Historic coin minted in Bombay

The Bombay Mint sovereign is a British one pound coin (known as a sovereign) dated 1918, minted from August 1918 to April 1919 at the Royal Mint’s Bombay branch. It has an "I" mint mark, to distinguish it from other sovereigns.

Gold bound for London from South Africa was diverted to India due to naval blockades during the First World War. As a result, a branch mint was established in India and, for one year only, Sovereigns were struck in Bombay (now Mumbai).

==Background==

India had its own distinctive gold coinage during the nineteenth and early twentieth century, however sovereigns and half-sovereigns were also used. Sovereigns minted in Sydney, Australia, were especially popular in India due to their yellow colour, as they contained silver alloy.

==Indian Branch Mint established==

The possibility of establishing a branch mint in Bombay was initially considered at the turn of the century, however it wasn’t until 1917 that the Government of British India requested that sovereigns be minted locally. Construction of a new building for the purpose began in the early part of 1918, inside the grounds of an existing mint and concluded in May 1918. Dies arrived from London the following month, while automatic weighing machines and two coining presses arrived in early August. The fifth branch of the Royal Mint began issuing sovereigns on 15 August using gold shipped from South Africa (thereby avoiding war-time naval blockades).

Under the new Deputy Master, R. R. Kahan, 1,294,372 Sovereigns were struck at the branch mint in Bombay, distinguished from other Sovereigns by the inclusion of a small ‘I’ mint mark for India. The Bombay branch of the Royal Mint ceased operations with the minting of the last sovereign, on 22 April 1919.
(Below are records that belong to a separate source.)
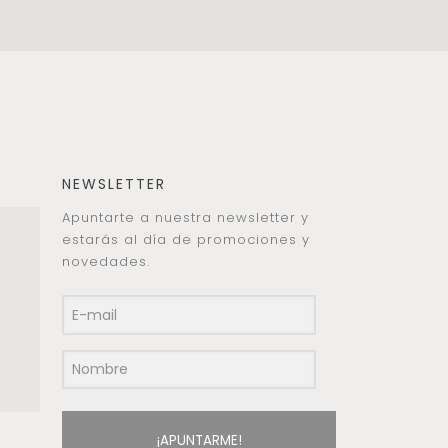
NEWSLETTER
Apuntarte a nuestra newsletter y
estarás al día de promociones y
novedades.
¡APUNTARME!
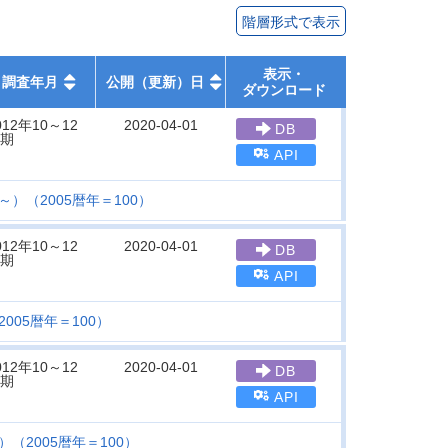
階層形式で表示
表示・
調査年月
公開（更新）日
ダウンロード
012年10～12
2020-04-01
DB
期
API
）（2005暦年＝100）
012年10～12
2020-04-01
DB
期
API
005暦年＝100）
012年10～12
2020-04-01
DB
期
API
（2005暦年＝100）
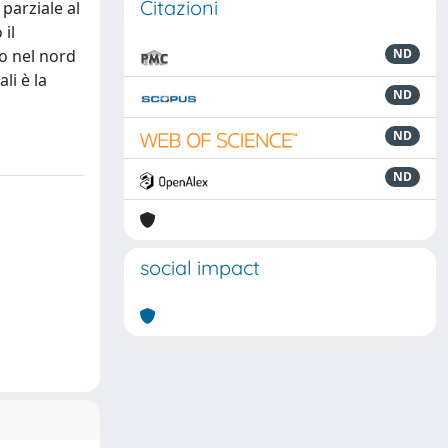
Citazioni
 parziale al
 il
to nel nord
ND
li è la
ND
ND
ND
social impact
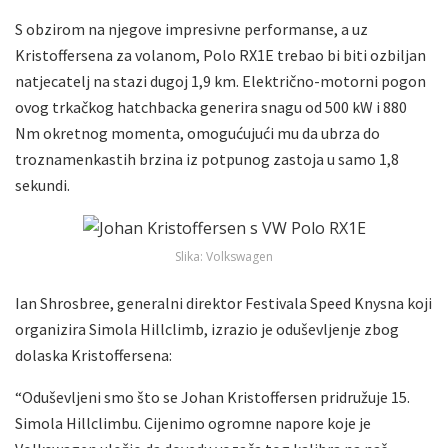
S obzirom na njegove impresivne performanse, a uz
Kristoffersena za volanom, Polo RX1E trebao bi biti ozbiljan
natjecatelj na stazi dugoj 1,9 km. Električno-motorni pogon
ovog trkačkog hatchbacka generira snagu od 500 kW i 880
Nm okretnog momenta, omogućujući mu da ubrza do
troznamenkastih brzina iz potpunog zastoja u samo 1,8
sekundi.
Slika: Volkswagen
Ian Shrosbree, generalni direktor Festivala Speed ​​Knysna koji
organizira Simola Hillclimb, izrazio je oduševljenje zbog
dolaska Kristoffersena:
“Oduševljeni smo što se Johan Kristoffersen pridružuje 15.
Simola Hillclimbu. Cijenimo ogromne napore koje je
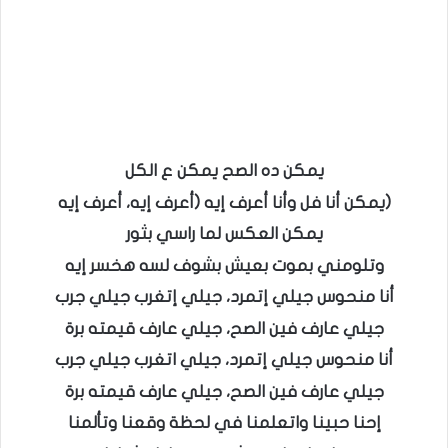
يمكن ده الصح يمكن ع الكل
(يمكن أنا فل وأنا أعرف إيه (أعرف إيه، أعرف إيه
يمكن العكس لما راسي بثور
وتلومني بموت بعيش بشوف لسه هخسر إيه
أنا منحوس جيلي إتمرد، جيلي إتغرب جيلي جرب
جيلي عارف فين الصح، جيلي عارف قيمته برة
أنا منحوس جيلي إتمرد، جيلي اتغرب جيلي جرب
جيلي عارف فين الصح، جيلي عارف قيمته برة
إحنا حبينا واتعلمنا في لحظة وقعنا وتألمنا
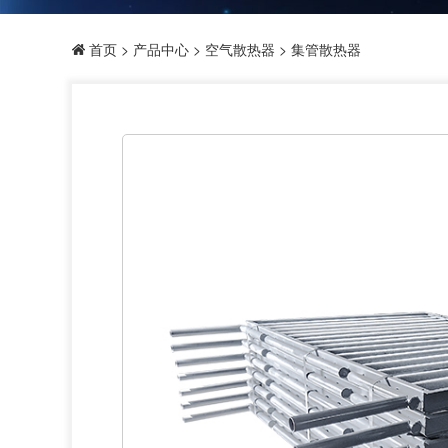
首页
>
产品中心
>
空气散热器
> 集管散热器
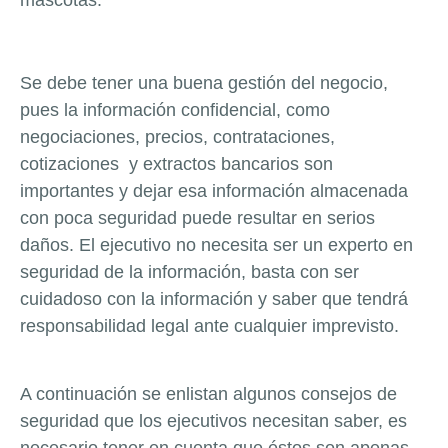
Se debe tener una buena gestión del negocio,
pues la información confidencial, como
negociaciones, precios, contrataciones,
cotizaciones y extractos bancarios son
importantes y dejar esa información almacenada
con poca seguridad puede resultar en serios
daños. El ejecutivo no necesita ser un experto en
seguridad de la información, basta con ser
cuidadoso con la información y saber que tendrá
responsabilidad legal ante cualquier imprevisto.
A continuación se enlistan algunos consejos de
seguridad que los ejecutivos necesitan saber, es
necesario tener en cuenta que éstos son apenas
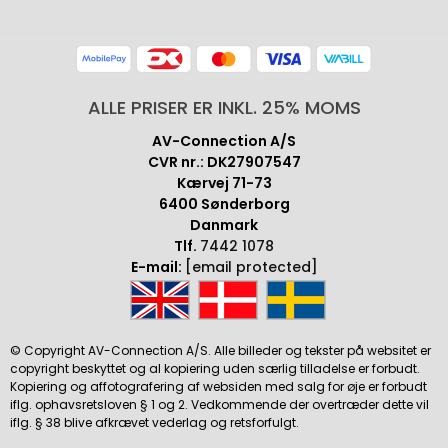
ALLE PRISER ER INKL. 25% MOMS
AV-Connection A/S
CVR nr.: DK27907547
Kærvej 71-73
6400 Sønderborg
Danmark
Tlf.
7442 1078
E-mail:
[email protected]
© Copyright AV-Connection A/S. Alle billeder og tekster på websitet er
copyright beskyttet og al kopiering uden særlig tilladelse er forbudt.
Kopiering og affotografering af websiden med salg for øje er forbudt
iflg. ophavsretsloven § 1 og 2. Vedkommende der overtræder dette vil
iflg. § 38 blive afkrævet vederlag og retsforfulgt.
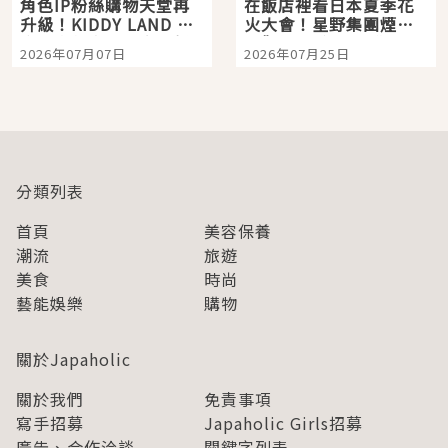
角色IP粉絲購物天堂再
在飯店裡看日本夏季花
升級！KIDDY LAND 原
火大會！星野集團煙火
宿店吉伊卡哇迎客，新
景觀飯店6選，讓你不用
2026年07月07日
2026年07月25日
開幕 OMOKADO 店3分
人擠人悠閒欣賞
即達
分類列表
首頁
美容保養
潮流
旅遊
美食
時尚
藝能娛樂
購物
關於Japaholic
關於我們
免責事項
寫手招募
Japaholic Girls招募
廣告、合作洽談
關鍵字列表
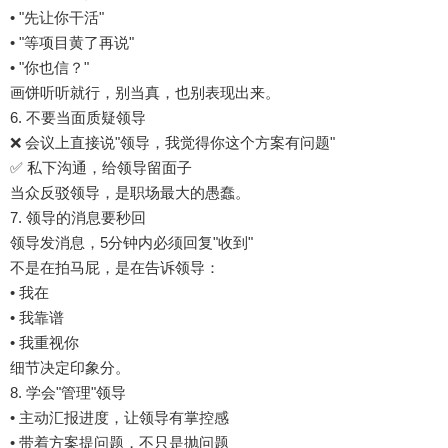
• "先让你干活"
• "等项目黄了再说"
• "你也信？"
画饼听听就行，别当真，也别表现出来。
6. 不要当面质疑领导
❌ 会议上直接说"领导，我觉得你这个方案有问题"
✅ 私下沟通，给领导留面子
当众反驳领导，是职场最大的愚蠢。
7. 领导的消息要秒回
领导发消息，5分钟内必须回复"收到"
不是在拍马屁，是在告诉领导：
• 我在
• 我靠谱
• 我重视你
细节决定印象分。
8. 学会"管理"领导
• 主动汇报进度，让领导有掌控感
• 带着方案提问题，不只是抛问题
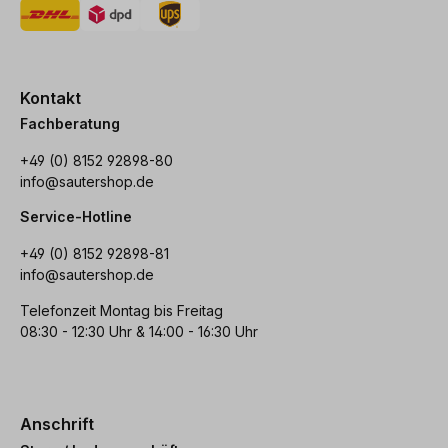
Kontakt
Fachberatung
+49 (0) 8152 92898-80
info@sautershop.de
Service-Hotline
+49 (0) 8152 92898-81
info@sautershop.de
Telefonzeit Montag bis Freitag
08:30 - 12:30 Uhr & 14:00 - 16:30 Uhr
Anschrift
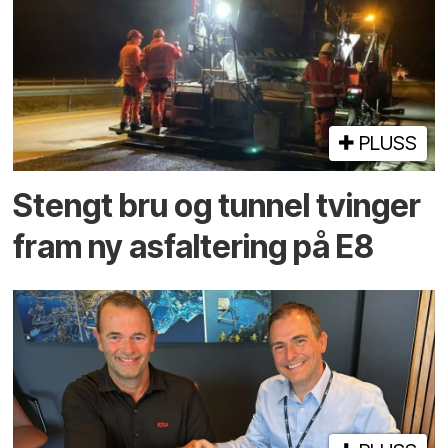
PLUSS
Stengt bru og tunnel tvinger
fram ny asfaltering på E8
The Indian 15 rupee gold piece, also minted only in 1918, was struck to the same specifications as sovereigns.

==Modern I mint mark sovereigns==

As India prohibits the importation of gold coins, on 17 February 2013 a new partnership between the Royal Mint and MMTC-PAMP India was announced - a five-year license under which the MMTC-PAMP facility at Rojko-Meo Industrial Estate in District Mewat, Haryana would strike Sovereigns.